Give back the records below exactly, every one, with no pictures.

[Page-level text extractions]

☆ ☆ ☆

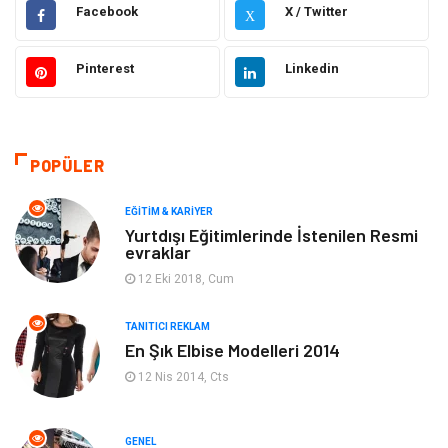
Hukuk
Emlak
Facebook
X / Twitter
X
Otomotiv
Sağlıklı Yaşam
Pinterest
Linkedin
Güzellik & Bakım
Gıda
Moda
Gündem
POPÜLER
Makine
Yeme & İçme
EĞITIM & KARIYER
Yurtdışı Eğitimlerinde İstenilen Resmi
evraklar
Elektronik
Bilgisayar & Yazılım
12 Eki 2018, Cum
Giyim
Keyif & Hobi
TANITICI REKLAM
En Şık Elbise Modelleri 2014
Ev Dekorasyon
Organizasyon
12 Nis 2014, Cts
Finans & Ekonomi
Tatil
GENEL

☆ ☆ ☆

_Reply_
Hukuk
Emlak
Facebook
X / Twitter
X
Otomotiv
Sağlıklı Yaşam
Pinterest
Linkedin
Güzellik & Bakım
Gıda
Moda
Gündem
POPÜLER
Makine
Yeme & İçme
EĞITIM & KARIYER
Yurtdışı Eğitimlerinde İstenilen Resmi
evraklar
Elektronik
Bilgisayar & Yazılım
12 Eki 2018, Cum
Giyim
Keyif & Hobi
TANITICI REKLAM
En Şık Elbise Modelleri 2014
Ev Dekorasyon
Organizasyon
12 Nis 2014, Cts
Finans & Ekonomi
Tatil
GENEL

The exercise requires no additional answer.